But hang on – have you performed a blink test? It only takes 10 seconds, and those 10 seconds make all the difference when it comes to ensuring that your message is well received by the target group.
Too often, we fail to communicate clearly to the target group. To us it makes sense. We know the context, and expect the same of everybody else. The blink test ensures that the user will get your message in the 10 seconds, they are usually willing to spend trying to understand a landing page.
It may be hard to resist the urge of sneaking in a bonus offer – just to give the user some choice – but landing pages should never have more than ONE Call-2-action and a form to pick up permissions. Anything more is clutter and creates confusion.
Here’s how to do a blink test
Grab a colleague, who isn’t familiar with the landing page in question, and let them look at the page for exactly 10 seconds. Then, quiz them: What’s the purpose of the landing page, and what does it want them to do?
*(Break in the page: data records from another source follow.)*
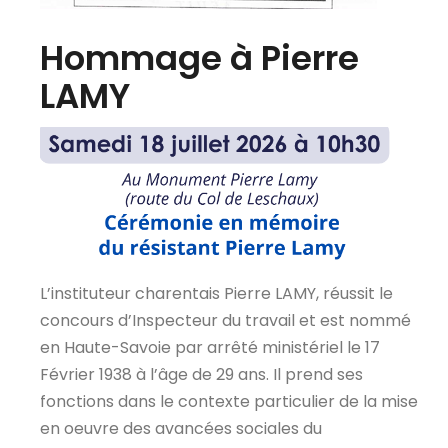
Hommage à Pierre
LAMY
L’instituteur charentais Pierre LAMY, réussit le
concours d’Inspecteur du travail et est nommé
en Haute-Savoie par arrêté ministériel le 17
Février 1938 à l’âge de 29 ans. Il prend ses
fonctions dans le contexte particulier de la mise
en oeuvre des avancées sociales du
If everything is clear, you can go ahead and publish the page.
If there are doubts, you need to evaluate and optimise the elements on the landing page.
Here’s how to optimise your landing page
In general, it’s a good idea to keep all contents above the fold, giving the user a full perspective with header, image and CTA to help them decipher the message quickly.
1) The image
Use the image to show the offer. If your goal is getting users to download an ebook, then use an image of the ebook to help the user quickly decode your message.
2) The headline
Use your headline to tell the user what it is, you want them to do, eg: Download the Latest E-book: “How to Optimise Your Conversion Rate”. Be direct and clear rather than too creative in the header.
Again – be clear. Use the sub header to substantiate the claim in your header.
4) The body copy
Less is more – get to the point. Most people scan rather than read body copy. Help them gain perspective and increase readability by using bullet points and section headers.
5) The form
Keep it short and sweet. Don’t ask for more information than you need or what your content offer is worth. Ask yourself, how much time you’d be willing to spend and personal data you’d be willing to trade for the information you are offering.
6) The call-2-action
Use a clear action verb in your CTA, and include your keyword if possible. Your CTA should be able to stand alone and let the user know exactly what to expect, when clicking on the button. “Get it here” could be anything and nothing, while there is no doubt about what happens when I click a button labelled: “Download E-book: “How to Optimise Your Conversion Rate”
Good luck blink testing your landing pages!